Well, when he told his Mom that he got that popcorn ball from Hazel, she hauled off and smacked him upside the head, giving him "high Holy" and reminding him that she had told him never to go near that house!

He looked at her a bit confused and said, "But Mom, I meant Hazel next door." At that, his mother (who had originally told this story) said she felt all kinds of guilty for having smacked the kid and for even thinking that he would have gone trick or treating up at the other Hazel's house!

I have Uncle Mike's phone number here now and have been meaning to call him sometime -just to chat, remember silly things about growing up here, along this street. Maybe even convery to him a bit or a lot of the sentimentality things too that crop up in a situation like this. I don't want it to be a call that is down, sad, depressing as it would leave both of us feeling worse than things already may have us all feeling as it is now.

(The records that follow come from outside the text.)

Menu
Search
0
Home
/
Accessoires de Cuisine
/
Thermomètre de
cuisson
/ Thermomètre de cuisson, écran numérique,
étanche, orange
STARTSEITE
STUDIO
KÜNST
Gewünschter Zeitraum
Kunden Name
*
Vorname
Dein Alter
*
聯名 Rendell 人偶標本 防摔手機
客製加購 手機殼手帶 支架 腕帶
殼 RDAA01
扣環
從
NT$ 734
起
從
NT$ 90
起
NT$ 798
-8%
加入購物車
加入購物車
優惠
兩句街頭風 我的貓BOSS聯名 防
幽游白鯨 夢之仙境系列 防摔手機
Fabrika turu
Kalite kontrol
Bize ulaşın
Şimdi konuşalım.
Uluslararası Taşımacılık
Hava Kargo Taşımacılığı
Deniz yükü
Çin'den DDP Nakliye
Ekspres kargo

But someday soon, I'm going to have to bite the bullet and call him. I figure I have to remind him that not only does he have his entire family -9 sisters left, 1 brother, his own children and grandchildren, wife and niece and nephews out the yazoo who are all pulling for him but he has another older almost sister who is doing the same and who, like all his family, still loves the "little brother" very, very much.

If you will, put "Uncle Mike" on your prayer list, please. I'm sure he'd appreciate all the good thoughts possible being sent on his behalf.

2 comments:

Betsy Brock said...

Your monthly lunches sound wonderful! My family moved so much when I was young...I don't have any friends now that were before high school. So sorry to hear about Mike. Yes, I would think that calling him would be the highlight of his day. :)

Michelle H. said...

Mike is in my good thoughts right now. I hope he gets through his chemo feeling better.